■ **Work instruction**
Images are to be omitted, and the rest of the records reproduced exactly.

Items listed in a dataset

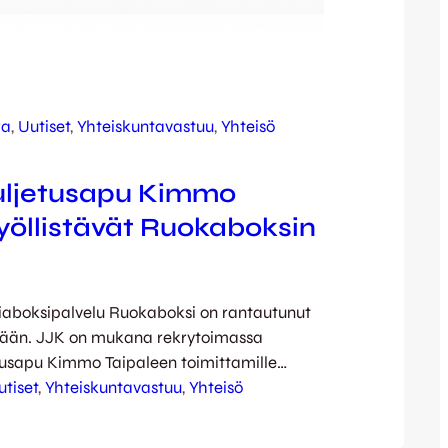
ra
, 
Uutiset
, 
Yhteiskuntavastuu
, 
Yhteisö
uljetusapu Kimmo
työllistävät Ruokaboksin
iaboksipalvelu Ruokaboksi on rantautunut
lään. JJK on mukana rekrytoimassa
etusapu Kimmo Taipaleen toimittamille
 ja Kuljetusapu Kimmo Taipaleen välinen
utiset
, 
Yhteiskuntavastuu
, 
Yhteisö
nut uuden muodon tänä talvena, sillä
eura on mukana toimittamassa Jyväskylään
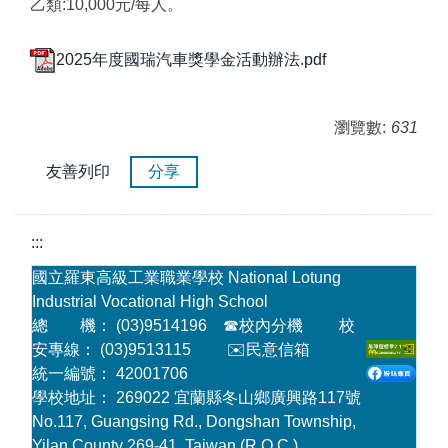
乙類:10,000元/每人。
2025年度國瑞汽車獎學金活動辦法.pdf
瀏覽數:
631
友善列印
分享
:::
國立羅東高級工業職業學校 National Lotung
Industrial Vocational High School
總 機： (03)9514196
☎
校內分機
校
安專線： (03)9513115
✉️民意信箱
統一編號： 42001706
學校地址： 269022 宜蘭縣冬山鄉廣興路117號
No.117, Guangsing Rd., Dongshan Township,
Yilan County 269-41, Taiwan (R.O.C.)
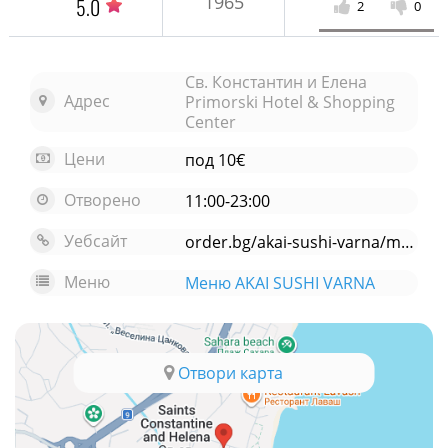
1965
5.0
2
0
Св. Константин и Елена
Адрес
Primorski Hotel & Shopping
Center
Цени
под 10€
Отворено
11:00-23:00
Уебсайт
order.bg/akai-sushi-varna/menu
Меню
Меню AKAI SUSHI VARNA
Отвори карта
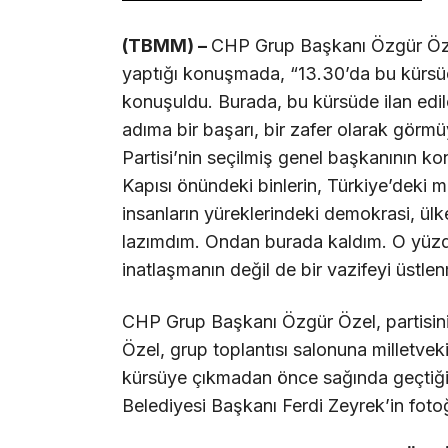
(TBMM) –
CHP Grup Başkanı Özgür Özel
yaptığı konuşmada, “13.30’da bu kürsüde
konuşuldu. Burada, bu kürsüde ilan edi
adıma bir başarı, bir zafer olarak gö
Partisi’nin seçilmiş genel başkanını
Kapısı önündeki binlerin, Türkiye’deki 
insanların yüreklerindeki demokrasi, ül
lazımdım. Ondan burada kaldım. O yüzden
inatlaşmanın değil de bir vazifeyi üstle
CHP Grup Başkanı Özgür Özel, partisin
Özel, grup toplantısı salonuna milletvekill
kürsüye çıkmadan önce sağında geçtiği
Belediyesi Başkanı Ferdi Zeyrek’in fotoğ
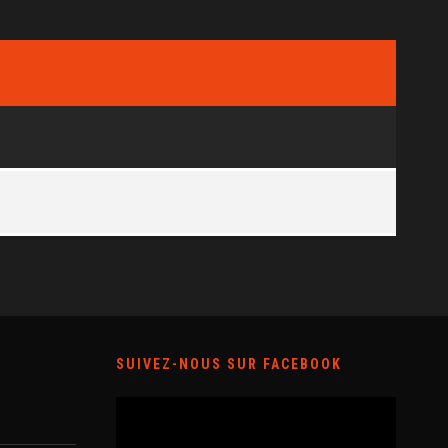
SUIVEZ-NOUS SUR FACEBOOK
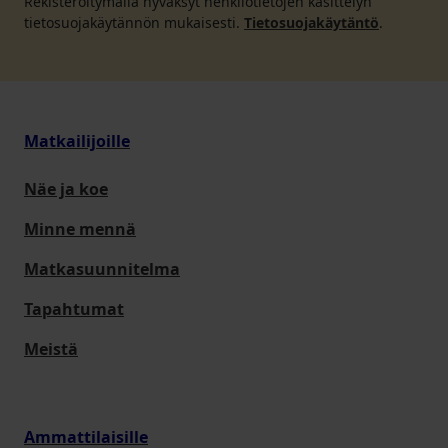
Rekisteröitymällä hyväksyt henkilötietojen käsittelyn
tietosuojakäytännön mukaisesti.
Tietosuojakäytäntö
.
Matkailijoille
Näe ja koe
Minne mennä
Matkasuunnitelma
Tapahtumat
Meistä
Ammattilaisille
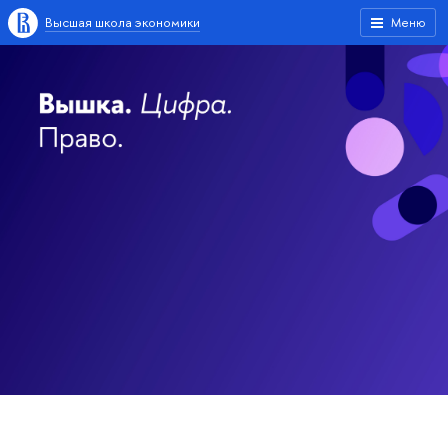
Высшая школа экономики
Меню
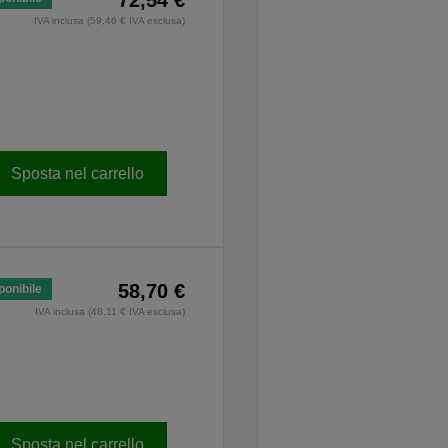
72,54 €
IVA inclusa (59,46 € IVA esclusa)
Sposta nel carrello
58,70 €
ponibile
IVA inclusa (48,11 € IVA esclusa)
Sposta nel carrello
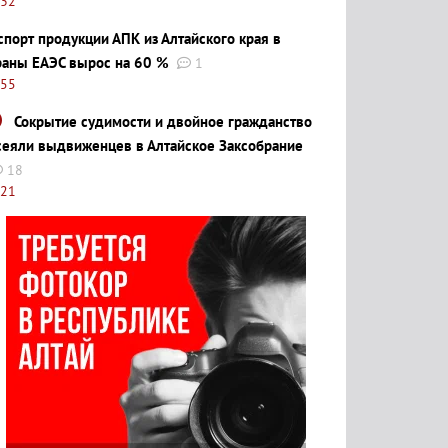
:32
спорт продукции АПК из Алтайского края в
раны ЕАЭС вырос на 60 %
1
:55
Сокрытие судимости и двойное гражданство
сеяли выдвиженцев в Алтайское Заксобрание
18
:21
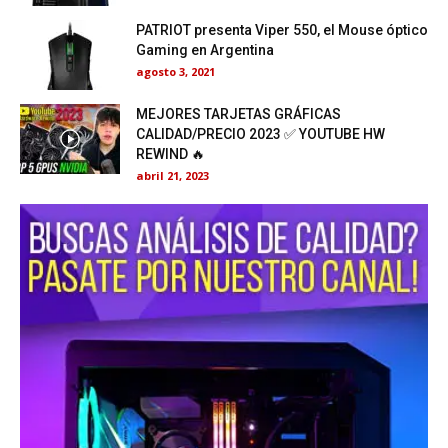
PATRIOT presenta Viper 550, el Mouse óptico
Gaming en Argentina
agosto 3, 2021
MEJORES TARJETAS GRÁFICAS
CALIDAD/PRECIO 2023 ✅ YOUTUBE HW
REWIND 🔥
abril 21, 2023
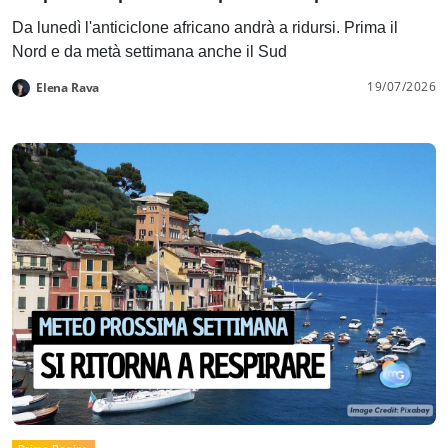
Da lunedì l'anticiclone africano andrà a ridursi. Prima il
Nord e da metà settimana anche il Sud
19/07/2026
Elena Rava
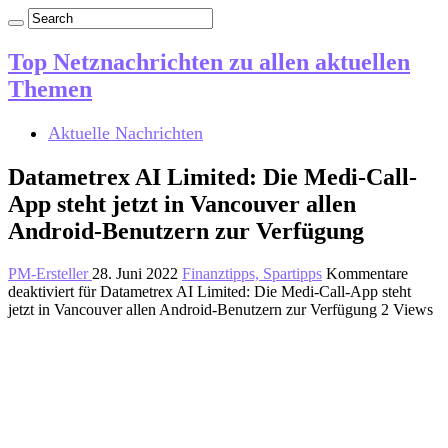
Top Netznachrichten zu allen aktuellen
Themen
Aktuelle Nachrichten
Datametrex AI Limited: Die Medi-Call-
App steht jetzt in Vancouver allen
Android-Benutzern zur Verfügung
PM-Ersteller
28. Juni 2022
Finanztipps, Spartipps
Kommentare
deaktiviert
für Datametrex AI Limited: Die Medi-Call-App steht
jetzt in Vancouver allen Android-Benutzern zur Verfügung
2 Views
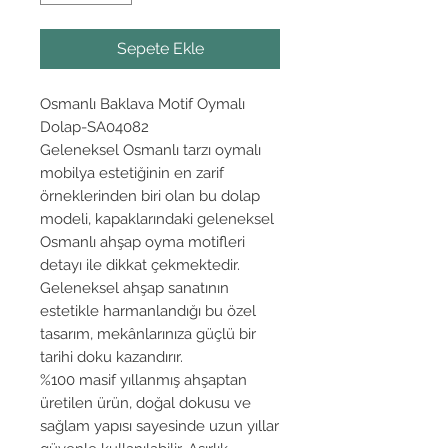
Sepete Ekle
Osmanlı Baklava Motif Oymalı
Dolap-SA04082
Geleneksel Osmanlı tarzı oymalı
mobilya estetiğinin en zarif
örneklerinden biri olan bu dolap
modeli, kapaklarındaki geleneksel
Osmanlı ahşap oyma motifleri
detayı ile dikkat çekmektedir.
Geleneksel ahşap sanatının
estetikle harmanlandığı bu özel
tasarım, mekânlarınıza güçlü bir
tarihi doku kazandırır.
%100 masif yıllanmış ahşaptan
üretilen ürün, doğal dokusu ve
sağlam yapısı sayesinde uzun yıllar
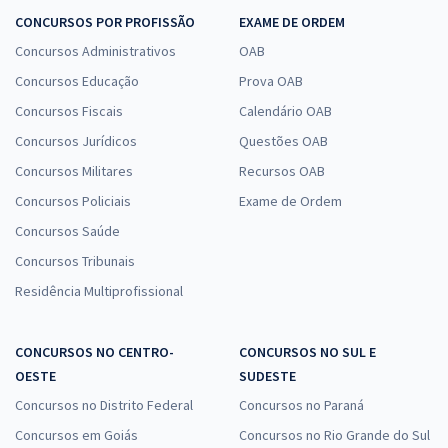
CONCURSOS POR PROFISSÃO
EXAME DE ORDEM
Concursos Administrativos
OAB
Concursos Educação
Prova OAB
Concursos Fiscais
Calendário OAB
Concursos Jurídicos
Questões OAB
Concursos Militares
Recursos OAB
Concursos Policiais
Exame de Ordem
Concursos Saúde
Concursos Tribunais
Residência Multiprofissional
CONCURSOS NO CENTRO-
CONCURSOS NO SUL E
OESTE
SUDESTE
Concursos no Distrito Federal
Concursos no Paraná
Concursos em Goiás
Concursos no Rio Grande do Sul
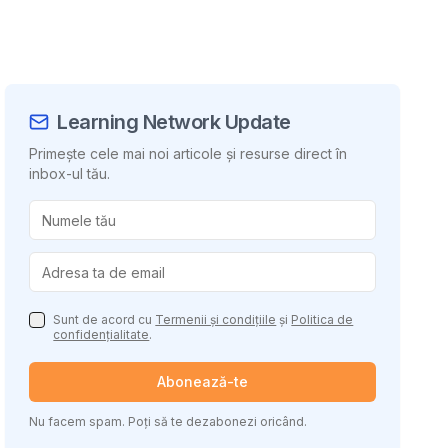
Learning Network Update
Primește cele mai noi articole și resurse direct în
inbox-ul tău.
uie conținutul
Sunt de acord cu
Termenii și condițiile
și
Politica de
confidențialitate
.
Abonează-te
Nu facem spam. Poți să te dezabonezi oricând.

■ **Output of the task**
ra
, 
Uutiset
, 
Yhteiskuntavastuu
, 
Yhteisö
uljetusapu Kimmo
työllistävät Ruokaboksin
iaboksipalvelu Ruokaboksi on rantautunut
lään. JJK on mukana rekrytoimassa
etusapu Kimmo Taipaleen toimittamille
 ja Kuljetusapu Kimmo Taipaleen välinen
utiset
, 
Yhteiskuntavastuu
, 
Yhteisö
nut uuden muodon tänä talvena, sillä
eura on mukana toimittamassa Jyväskylään
乙類:10,000元/每人。
2025年度國瑞汽車獎學金活動辦法.pdf
瀏覽數:
631
友善列印
分享
:::
國立羅東高級工業職業學校 National Lotung
Industrial Vocational High School
總 機： (03)9514196
☎
校內分機
校
安專線： (03)9513115
✉️民意信箱
統一編號： 42001706
學校地址： 269022 宜蘭縣冬山鄉廣興路117號
No.117, Guangsing Rd., Dongshan Township,
Yilan County 269-41, Taiwan (R.O.C.)
1965
5.0
2
0
Св. Константин и Елена
Адрес
Primorski Hotel & Shopping
Center
Цени
под 10€
Отворено
11:00-23:00
Уебсайт
order.bg/akai-sushi-varna/menu
Меню
Меню AKAI SUSHI VARNA
Отвори карта
(TBMM) –
CHP Grup Başkanı Özgür Özel
yaptığı konuşmada, “13.30’da bu kürsüde
konuşuldu. Burada, bu kürsüde ilan edi
adıma bir başarı, bir zafer olarak gö
Partisi’nin seçilmiş genel başkanını
Kapısı önündeki binlerin, Türkiye’deki 
insanların yüreklerindeki demokrasi, ül
lazımdım. Ondan burada kaldım. O yüzden
inatlaşmanın değil de bir vazifeyi üstle
CHP Grup Başkanı Özgür Özel, partisin
Özel, grup toplantısı salonuna milletvekill
kürsüye çıkmadan önce sağında geçtiği
Belediyesi Başkanı Ferdi Zeyrek’in fotoğ
SUIVEZ-NOUS SUR FACEBOOK
Rekisteröitymällä hyväksyt henkilötietojen käsittelyn
tietosuojakäytännön mukaisesti.
Tietosuojakäytäntö
.
Matkailijoille
Näe ja koe
Minne mennä
Matkasuunnitelma
Tapahtumat
Meistä
Ammattilaisille
Высшая школа экономики
Меню
72,54 €
IVA inclusa (59,46 € IVA esclusa)
Sposta nel carrello
58,70 €
ponibile
IVA inclusa (48,11 € IVA esclusa)
Sposta nel carrello
:32
спорт продукции АПК из Алтайского края в
раны ЕАЭС вырос на 60 %
1
:55
Сокрытие судимости и двойное гражданство
сеяли выдвиженцев в Алтайское Заксобрание
18
:21
PATRIOT presenta Viper 550, el Mouse óptico
Gaming en Argentina
agosto 3, 2021
MEJORES TARJETAS GRÁFICAS
CALIDAD/PRECIO 2023 ✅ YOUTUBE HW
REWIND 🔥
abril 21, 2023
Da lunedì l'anticiclone africano andrà a ridursi. Prima il
Nord e da metà settimana anche il Sud
19/07/2026
Elena Rava
Top Netznachrichten zu allen aktuellen
Themen
Aktuelle Nachrichten
Datametrex AI Limited: Die Medi-Call-
App steht jetzt in Vancouver allen
Android-Benutzern zur Verfügung
PM-Ersteller
28. Juni 2022
Finanztipps, Spartipps
Kommentare
deaktiviert
für Datametrex AI Limited: Die Medi-Call-App steht
jetzt in Vancouver allen Android-Benutzern zur Verfügung
2 Views
Sepete Ekle
Osmanlı Baklava Motif Oymalı
Dolap-SA04082
Geleneksel Osmanlı tarzı oymalı
mobilya estetiğinin en zarif
örneklerinden biri olan bu dolap
modeli, kapaklarındaki geleneksel
Osmanlı ahşap oyma motifleri
detayı ile dikkat çekmektedir.
Geleneksel ahşap sanatının
estetikle harmanlandığı bu özel
tasarım, mekânlarınıza güçlü bir
tarihi doku kazandırır.
%100 masif yıllanmış ahşaptan
üretilen ürün, doğal dokusu ve
sağlam yapısı sayesinde uzun yıllar
CONCURSOS POR PROFISSÃO
EXAME DE ORDEM
Concursos Administrativos
OAB
Concursos Educação
Prova OAB
Concursos Fiscais
Calendário OAB
Concursos Jurídicos
Questões OAB
Concursos Militares
Recursos OAB
Concursos Policiais
Exame de Ordem
Concursos Saúde
Concursos Tribunais
Residência Multiprofissional
CONCURSOS NO CENTRO-
CONCURSOS NO SUL E
OESTE
SUDESTE
Concursos no Distrito Federal
Concursos no Paraná
Concursos em Goiás
Concursos no Rio Grande do Sul
Learning Network Update
Primește cele mai noi articole și resurse direct în
inbox-ul tău.
uie conținutul
Sunt de acord cu
Termenii și condițiile
și
Politica de
confidențialitate
.
Abonează-te
Nu facem spam. Poți să te dezabonezi oricând.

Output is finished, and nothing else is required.